Takeaways from Our Workshop with Sarah Smith-Orr

Sarah Smith-Orr, the Executive Director of Claremont McKenna College’s Kravis Leadership Institute (KLI), has held a number of important positions in the nonprofit world. Furthermore, she has written numerous chapters on best practices for working, volunteering or making decisions for nonprofit organizations. In October, Sarah shared her expertise and knowledge with SOURCE’s current class of Associate Consultants. More specifically, Sarah Smith-Orr’s workshop focused on Identifying Nonprofit Issues and Developing Best Practices. Here are a few key takeaways:

Know your mission and keep it at the forefront of every operation

“One’s mission statement is the single-most important part of the organization. It’s what you’re in the business for.” Indeed, as explained by Sarah Smith-Orr, the mission statement is the “backbone of the rest in an organization.” An organization, more specifically a nonprofit organization, must not only understand the importance of what they do, but also why it matters. Why should people take the time to listen to you? Why should people care about what you do? Why is it that you do what you do? These are some of the paramount questions you must answer in your mission statement; it must convey the essence of your organization and the reason for its significance. Thus, the mission should be clearly communicated and formulated, and every action taken by an organization must reflect this mission.
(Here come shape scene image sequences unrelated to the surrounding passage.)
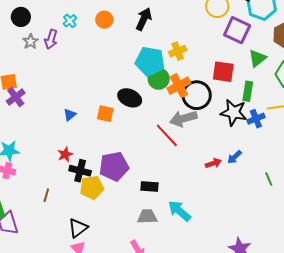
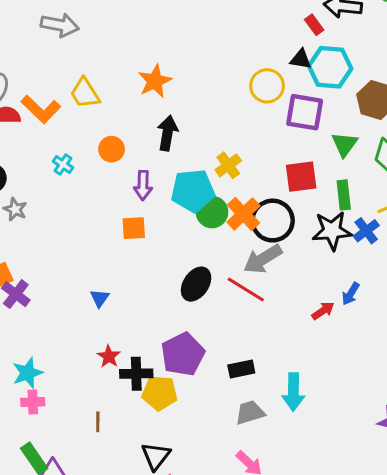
purple arrow: (51, 39) -> (143, 185), moved
black ellipse: (130, 98) -> (196, 284), moved, turned -65
orange square: (105, 114) -> (134, 228), moved
yellow pentagon: (92, 187) -> (160, 393), turned 30
cyan arrow: (179, 211) -> (293, 392), turned -115

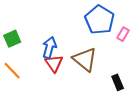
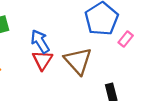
blue arrow: (49, 47) -> (40, 41), turned -55

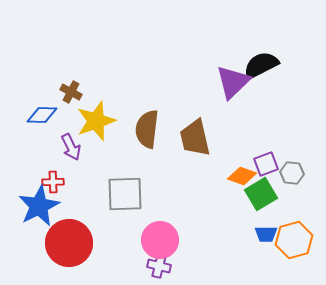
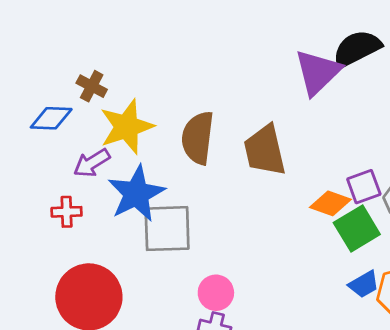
purple arrow: (71, 147) -> (92, 163), turned 84
blue star: (39, 206) -> (136, 194), moved
blue trapezoid: (266, 234) -> (364, 284), turned -30
pink circle: (160, 240) -> (216, 293), size x0.7

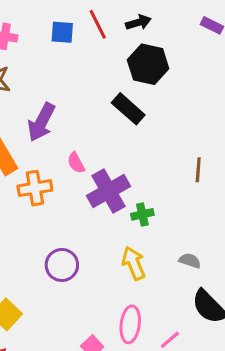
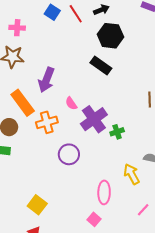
blue square: (62, 32) -> (52, 12), moved, turned 35
yellow arrow: (134, 263) -> (132, 174), moved
purple circle: (62, 265) -> (69, 154), moved
pink ellipse: (130, 324) -> (104, 192), moved

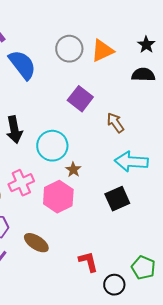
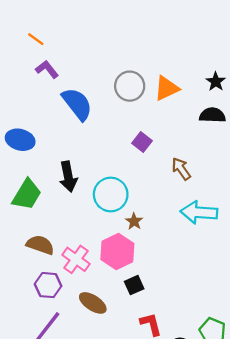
purple square: (80, 99) -> (142, 142), size x0.7
pink cross: (21, 183) -> (76, 259), moved, turned -30
black square: (117, 199) -> (134, 285), moved, size x0.7

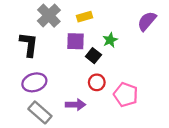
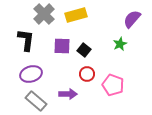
yellow rectangle: (84, 17) -> (76, 15), size x1.5
green star: (110, 40) -> (120, 44), moved
purple square: (76, 41) -> (62, 46), moved

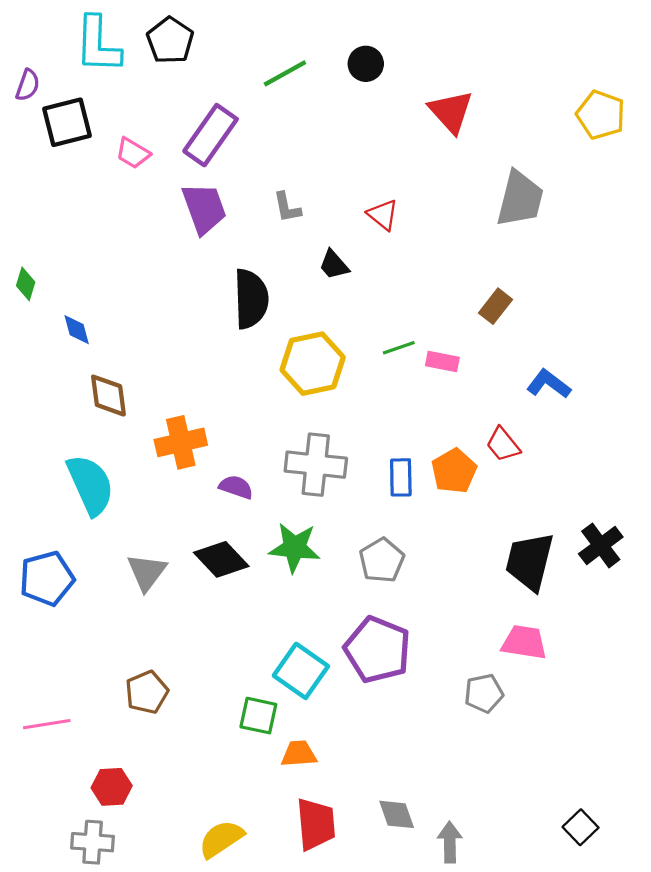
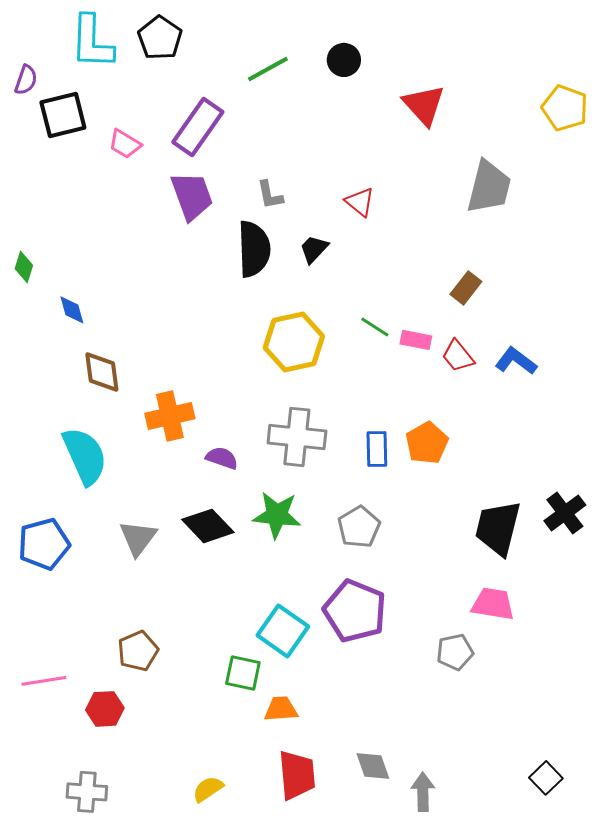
black trapezoid: (334, 265) -> (314, 249), turned 84
black semicircle: (251, 299) -> (254, 249), moved
green line: (399, 348) -> (375, 327), turned 52
red trapezoid: (503, 444) -> (458, 356), moved
red hexagon: (112, 787) -> (105, 709), moved
yellow semicircle: (221, 839) -> (208, 789), size x0.7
Know your members and volunteers and know what they want

“Another critical part of an organization is its members and volunteers.” Sarah Smith-Orr discussed how these two components of an organization help further the mission and are living components of successful organizations. Both the members and the volunteers play the role of expanding the organization’s mission and their scope of action; but as Sarah Smith-Orr explained, the trend was to see more and more young individuals volunteering their time and energy in nonprofit organizations. You may ask how a nonprofit takes this trend in to account in order to expand its impact. Here are some key facts to keep in mind; in 2013 online donations reached record-breaking highs and more people visited nonprofit websites than had ever been previously reported. Nonprofit organizations’ social media audiences grew faster than nonprofit email or website audiences. Today’s youth are volunteering more than ever and it is not a coincidence that online donations and social media audiences are increasing. As, Sarah Smith-Orr explained, nonprofits must heed these changes and understand where the future of their organizations and missions lay.

A few contribute the most

Sarah Smith-Orr also shared some key points about fundraising that advocates and nonprofits themselves should follow: “A few contribute the most.” Around 90% of funds raised come from 10% of donors. In other words, nonprofits should take the time and effort forging important relationships with substantial donors that can yield high benefits in the long run. This process however may take more than a couple years in order to bring a fully invested donor on board, as opposed to single smaller donors that require less time and effort to be engaged. These bigger and financially more substantial donors must be a priority in nonprofits as these relationships can considerably help expand a nonprofit’s funds and scope of action.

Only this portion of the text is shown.